The lawyer’s letter states that the father appeared before Paphos District Court on July 13 in a state of what the lawyer described as unspeakable psychological shock and without legal representation, and did not object to the eight-day detention order sought by police because of his psychological condition. The letter adds that the father cooperated fully with investigators that day, voluntarily giving a statement setting out his account of events, and that relatives also gave statements to police the same day.
The letter argues that continued detention no longer serves any investigative purpose, stating that the part of the investigation the father could have influenced has already been completed. Citing the Supreme Court’s ruling in Savva v Police, Criminal Appeal 58/2026, dated March 6, 2026, the letter notes there is no fixed rule for how long a suspect should be held, tying the length of detention to the volume and nature of the investigative work still required. The ruling also states, according to the letter, that a suspect must be released if the police investigation is completed before a detention order expires.
On that basis, the lawyer’s letter requests the father’s immediate release. It notes that the father is a British national and, to address any flight-risk concerns, proposes that he be released under conditions he has voluntarily accepted: surrendering all his travel documents to police, reporting to sign in at Paphos Central Police Station on a specified day and time, and formally declaring his exact address in Cyprus to police in writing.
“He must be released today”
The father’s lawyer, Petros Stavrou, told philenews the letter was sent on Tuesday, July 14, 2026, and that he has not yet received a response. He said he proposed the surrender of travel documents as an alternative measure because police had raised concerns over the father’s status as a foreign national.

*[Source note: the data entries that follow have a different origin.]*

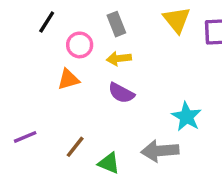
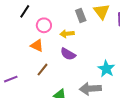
gray rectangle: (116, 24) -> (81, 15), moved
orange triangle: (68, 79) -> (37, 45), turned 40
brown line: (75, 147) -> (43, 70), moved

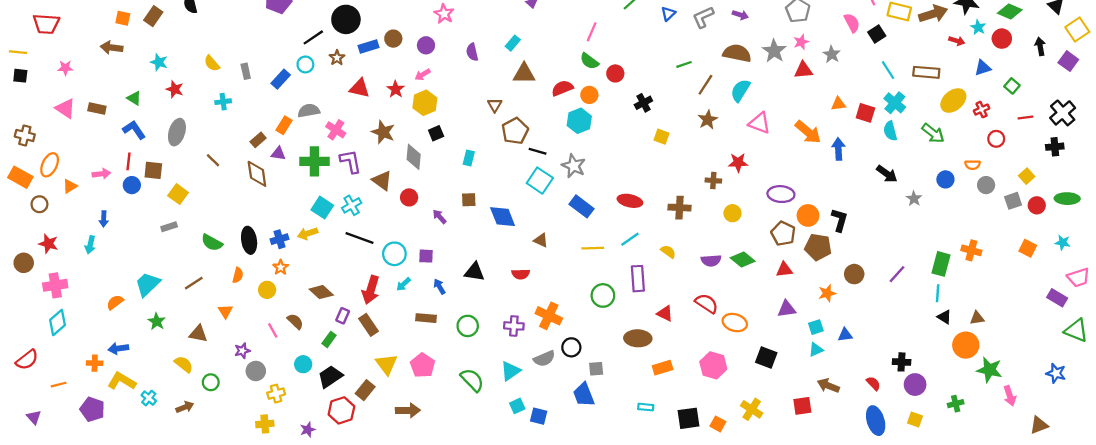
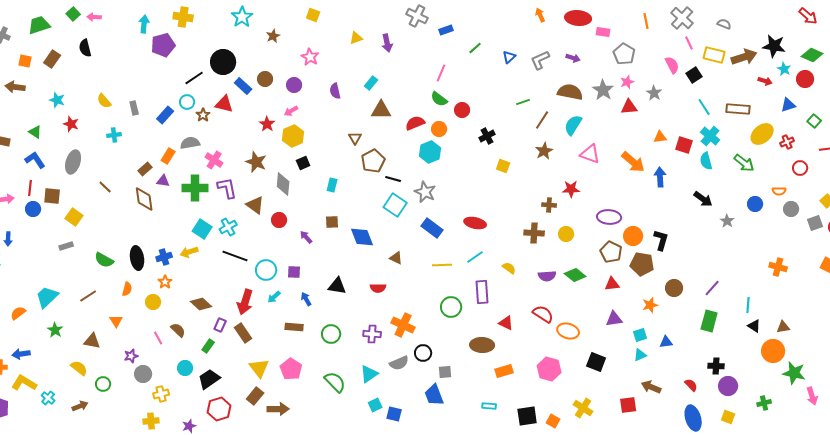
blue rectangle: (368, 46) -> (243, 86), turned 60
brown star: (337, 58) -> (203, 115), moved
red triangle: (359, 88) -> (224, 104), moved
brown cross: (680, 208) -> (534, 233), moved
green rectangle: (941, 264) -> (709, 321), moved
brown rectangle: (365, 390) -> (255, 396), moved

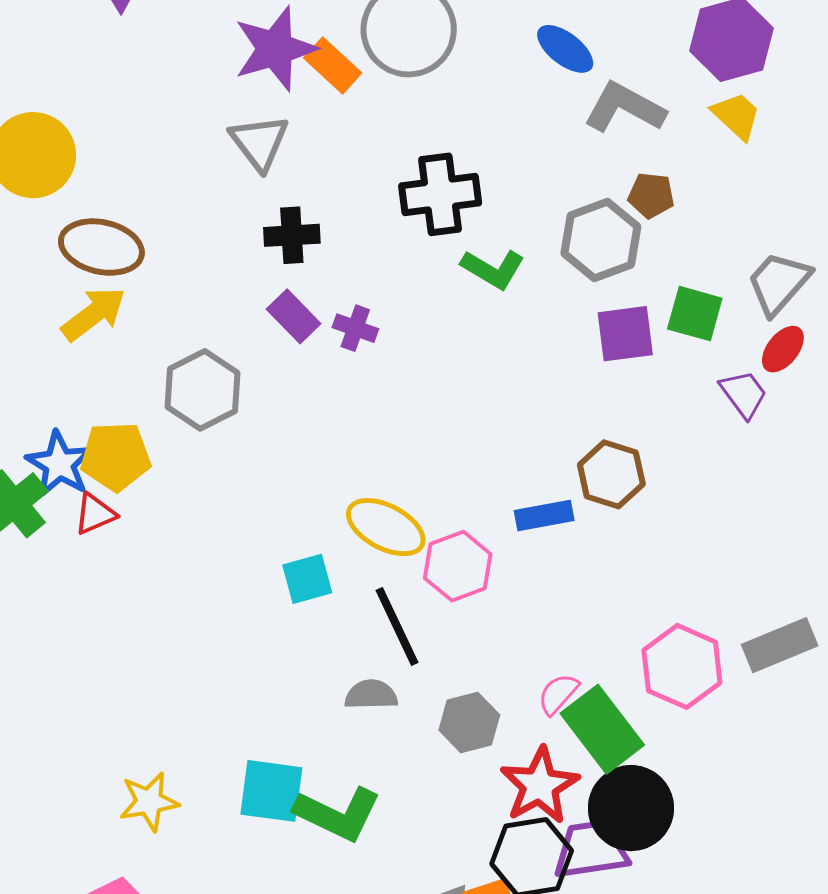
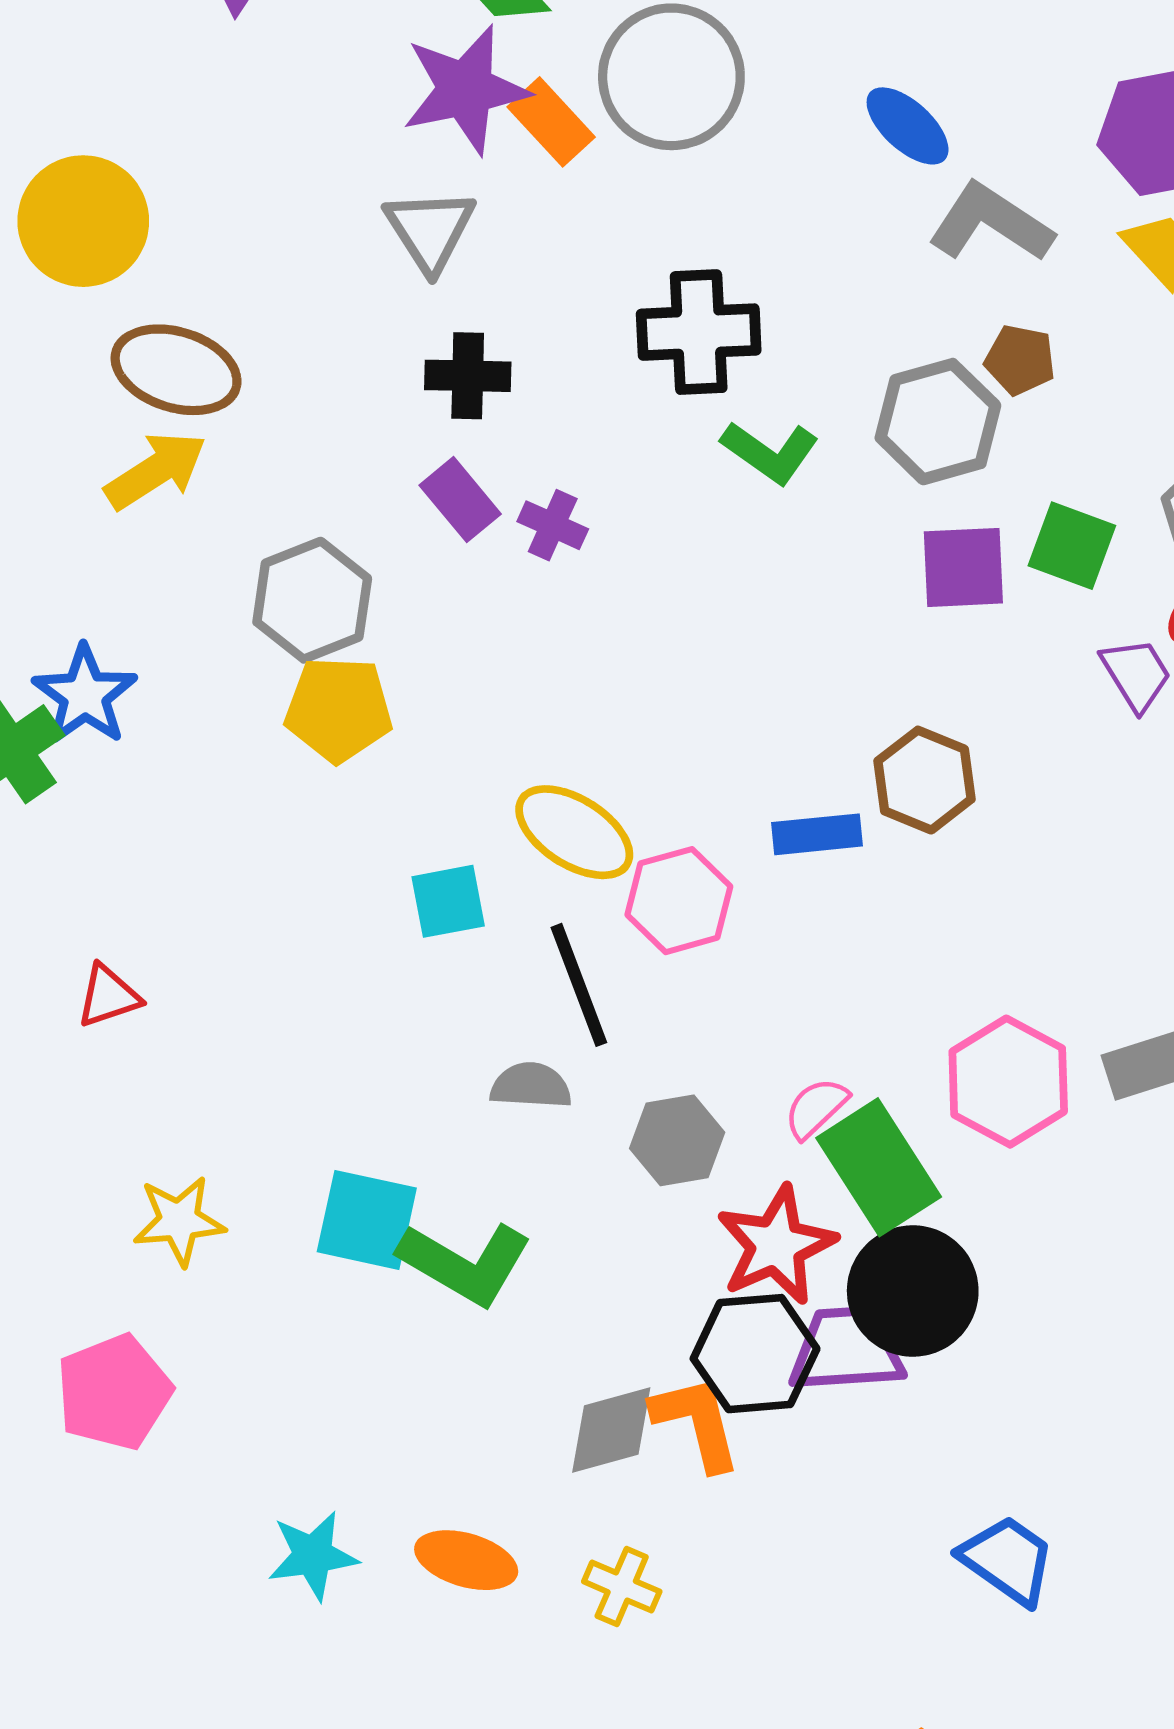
yellow pentagon: (116, 457) -> (339, 709), moved
red triangle: (95, 514) -> (108, 996), moved

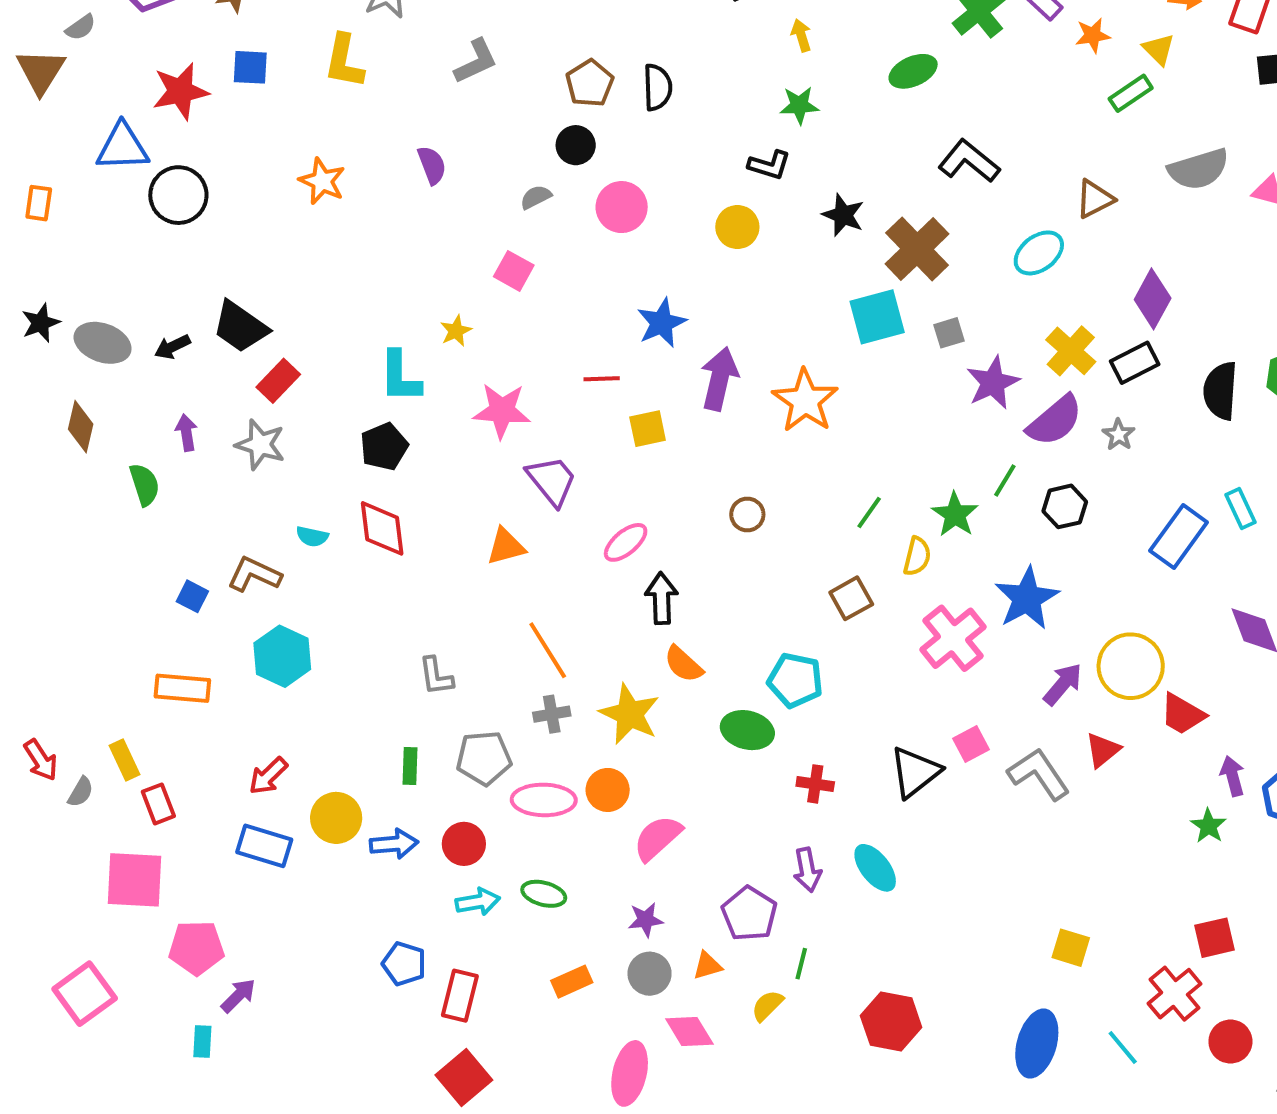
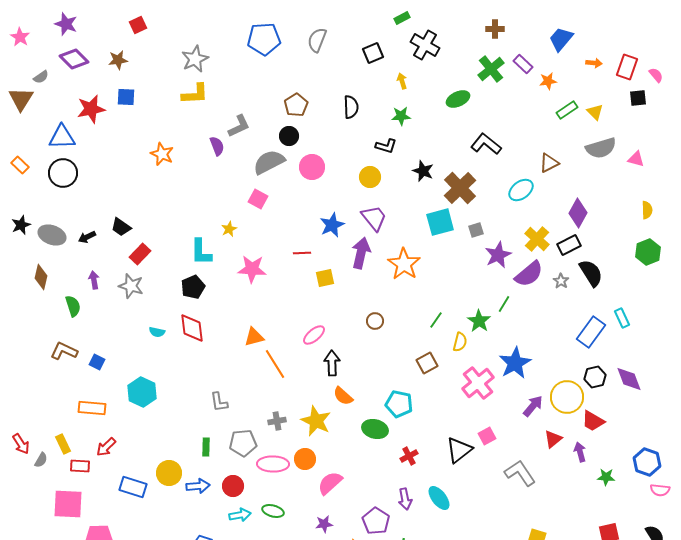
yellow triangle: (1159, 49) -> (595, 112), moved
yellow L-shape: (344, 61) -> (195, 94), moved, turned -104
gray L-shape: (476, 61) -> (239, 126), moved
black semicircle: (658, 87) -> (351, 107), moved
black circle: (178, 195) -> (63, 173), moved
gray semicircle: (536, 197) -> (269, 162), size x2.0
orange rectangle: (39, 203) -> (20, 165), turned -54
black trapezoid: (240, 327) -> (121, 227), size x0.7
black semicircle: (1220, 391) -> (591, 273), moved, turned 144
purple trapezoid: (552, 481) -> (374, 218), moved
black hexagon: (1065, 506) -> (595, 377), moved
brown L-shape: (254, 574) -> (64, 351), moved
orange line: (548, 650) -> (275, 364), moved
gray L-shape: (1039, 774) -> (520, 473), moved
red arrow: (268, 776) -> (106, 447), moved
purple arrow: (1232, 776) -> (580, 452), moved
red cross: (815, 784) -> (409, 456), turned -36
red rectangle: (158, 804) -> (80, 466), turned -66
green star: (1209, 826) -> (606, 477), turned -30

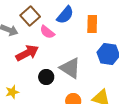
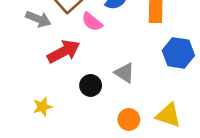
gray triangle: (70, 68) -> (125, 73), size x0.7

“He must be released immediately, if possible even today,” Stavrou said, adding that he saw no legal reason to keep the father in custody and questioning what purpose it would serve for the investigation.
Stavrou said the eight-day detention order against his client expires on Monday, July 20, 2026, but noted that police are obliged to release a suspect if the investigation is completed before that date, meaning the request for release rests on legal grounds as well as humanitarian ones.